Robinson Maria M, Williams Jamal R, Wixted John T, Brady Timothy F
Department of Psychology, University of Warwick, Coventry, UK.
Department of Psychology, Yale University, New Haven, CT, USA.
Psychon Bull Rev. 2025 Apr;32(2):547-569. doi: 10.3758/s13423-024-02562-9. Epub 2024 Sep 17.
Research on best practices in theory assessment highlights that testing theories is challenging because they inherit a new set of assumptions as soon as they are linked to a specific methodology. In this article, we integrate and build on this work by demonstrating the breadth of these challenges. We show that tracking auxiliary assumptions is difficult because they are made at different stages of theory testing and at multiple levels of a theory. We focus on these issues in a reanalysis of a seminal study and its replications, both of which use a simple working-memory paradigm and a mainstream computational modeling approach. These studies provide the main evidence for "all-or-none" recognition models of visual working memory and are still used as the basis for how to measure performance in popular visual working-memory tasks. In our reanalysis, we find that core practical auxiliary assumptions were unchecked and violated; the original model comparison metrics and data were not diagnostic in several experiments. Furthermore, we find that models were not matched on "theory general" auxiliary assumptions, meaning that the set of tested models was restricted, and not matched in theoretical scope. After testing these auxiliary assumptions and identifying diagnostic testing conditions, we find evidence for the opposite conclusion. That is, continuous resource models outperform all-or-none models. Together, our work demonstrates why tracking and testing auxiliary assumptions remains a fundamental challenge, even in prominent studies led by careful, computationally minded researchers. Our work also serves as a conceptual guide on how to identify and test the gamut of auxiliary assumptions in theory assessment, and we discuss these ideas in the context of contemporary approaches to scientific discovery.

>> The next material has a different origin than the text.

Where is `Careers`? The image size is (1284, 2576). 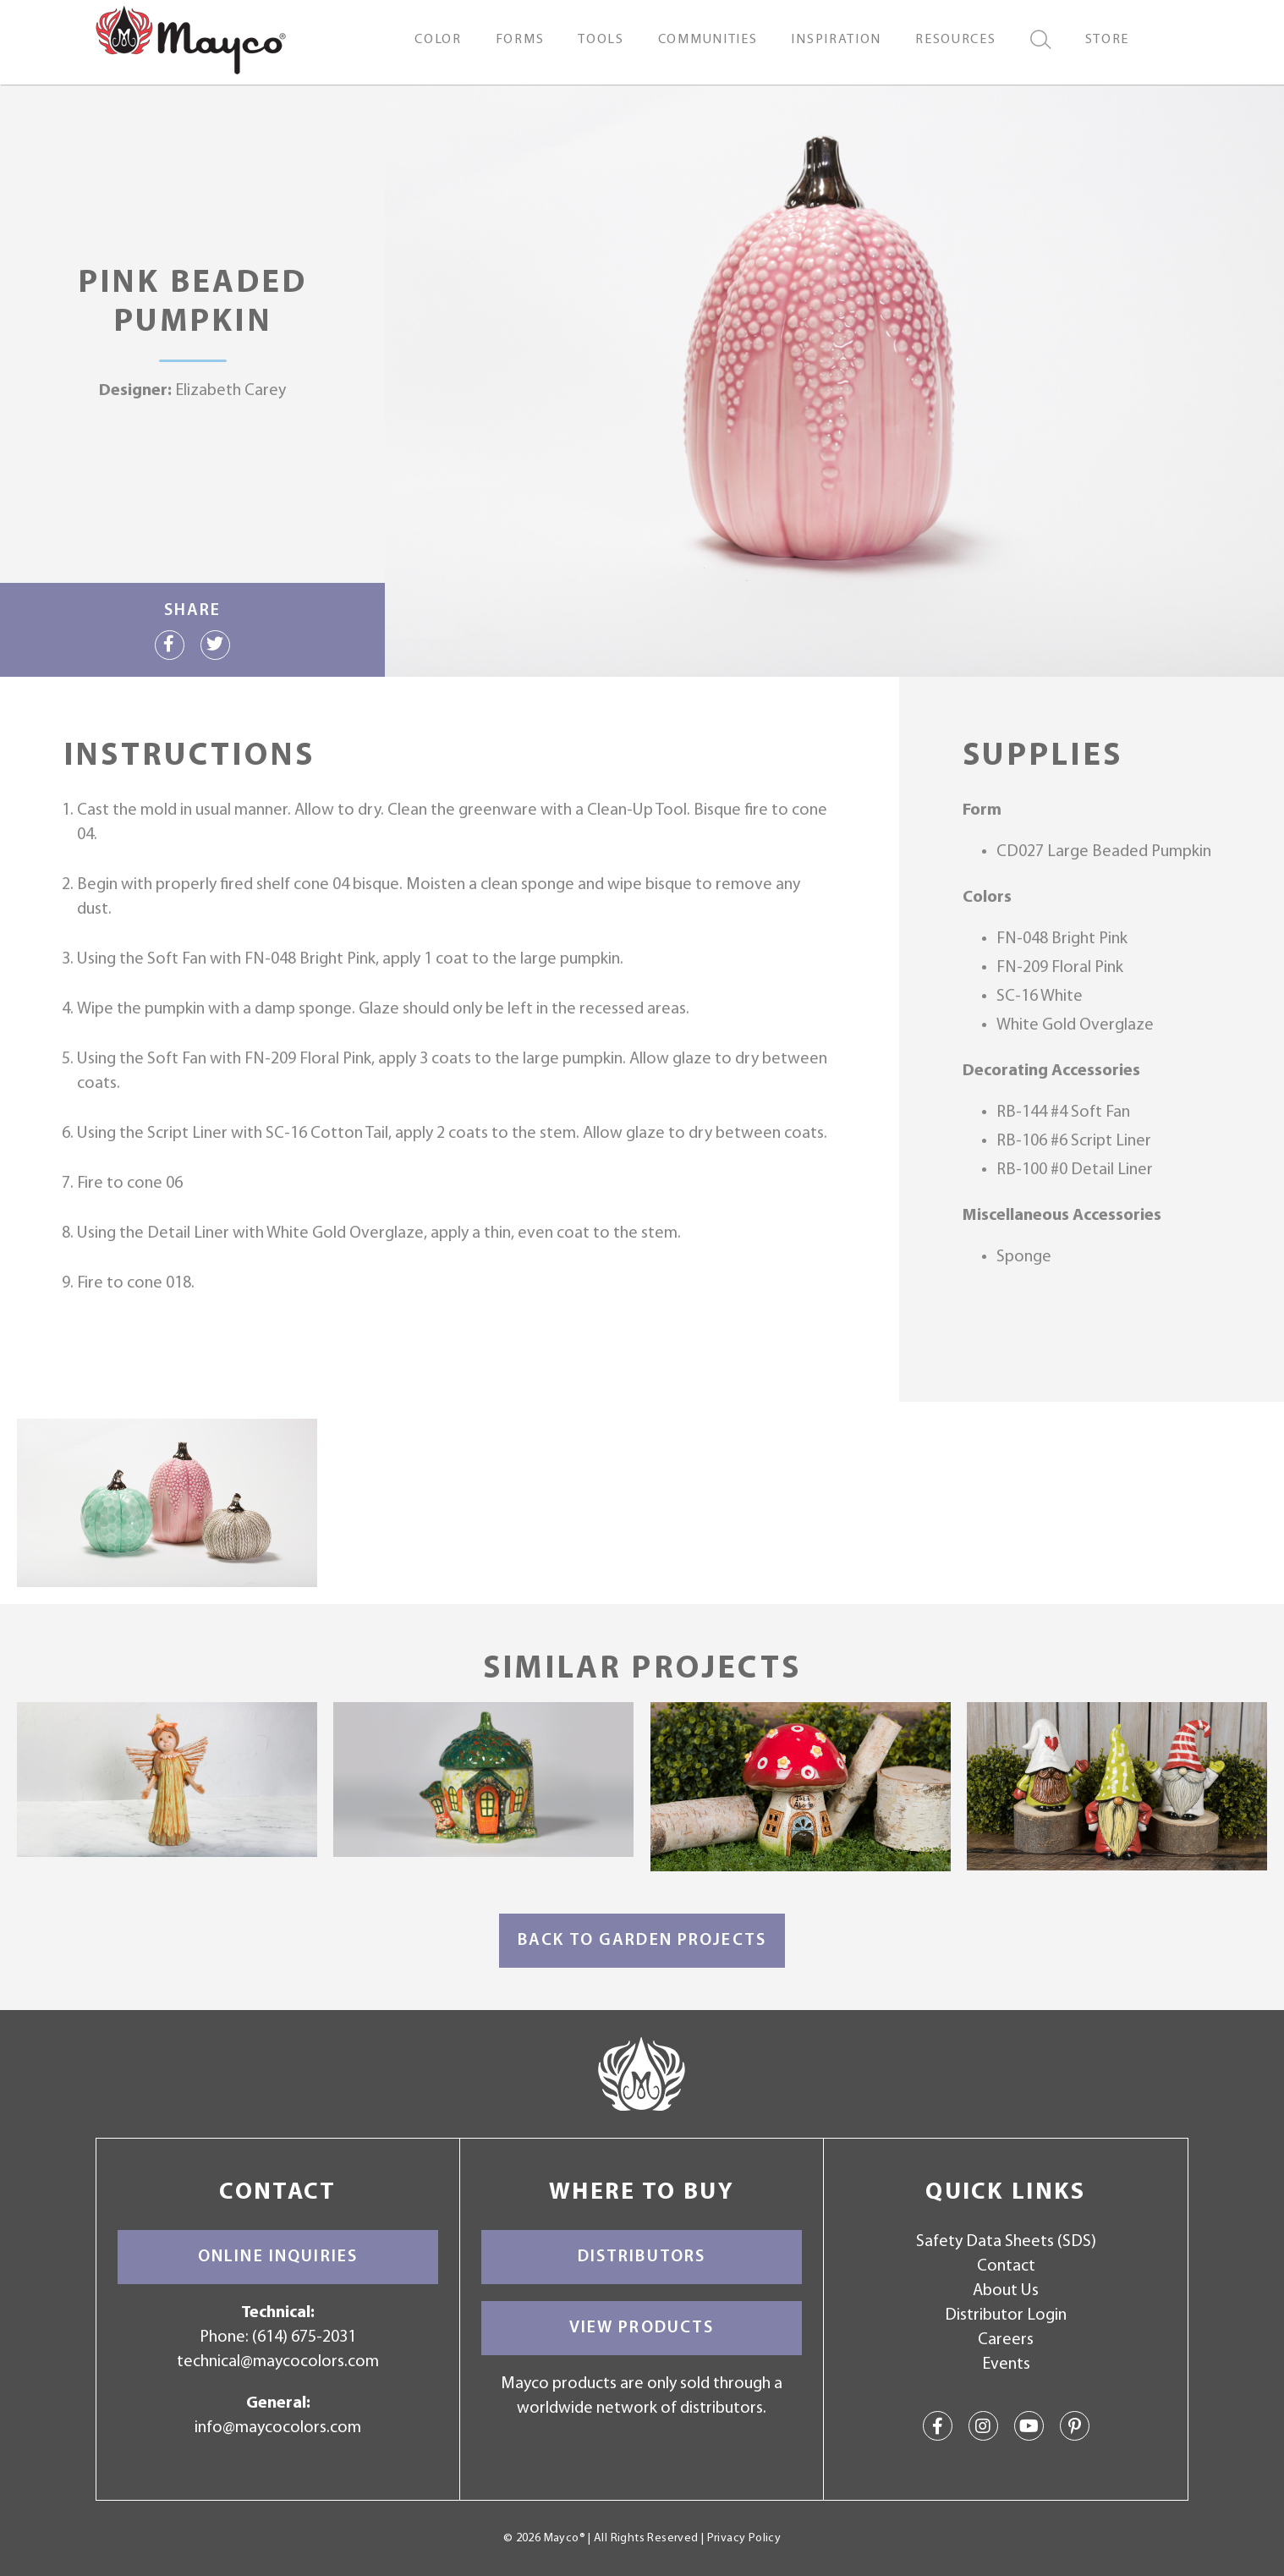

理论评估中的最佳实践研究强调,检验理论具有挑战性,因为一旦理论与特定方法相联系,就会继承一系列新的假设。在本文中,我们通过展示这些挑战的广度来整合并拓展这项工作。我们表明,追踪辅助假设很困难,因为它们在理论检验的不同阶段以及理论的多个层面上被做出。我们在对一项开创性研究及其复现进行重新分析时聚焦于这些问题,这两项研究都使用了简单的工作记忆范式和主流的计算建模方法。这些研究为视觉工作记忆的“全或无”识别模型提供了主要证据,并且仍然被用作在流行的视觉工作记忆任务中如何衡量表现的基础。在我们的重新分析中,我们发现核心的实际辅助假设未经验证且被违反;原始的模型比较指标和数据在几个实验中不具有诊断性。此外,我们发现模型在“理论通用”辅助假设上不匹配,这意味着所测试的模型集受到限制,并且在理论范围上不匹配。在检验了这些辅助假设并确定了诊断性测试条件之后,我们发现了相反结论的证据。也就是说,连续资源模型优于全或无模型。总之,我们的工作表明了为什么追踪和检验辅助假设仍然是一项根本性挑战,即使在由细心且有计算思维的研究人员主导的著名研究中也是如此。我们的工作还作为一个概念指南,指导如何在理论评估中识别和检验辅助假设的全部范围,并且我们在当代科学发现方法的背景下讨论这些观点。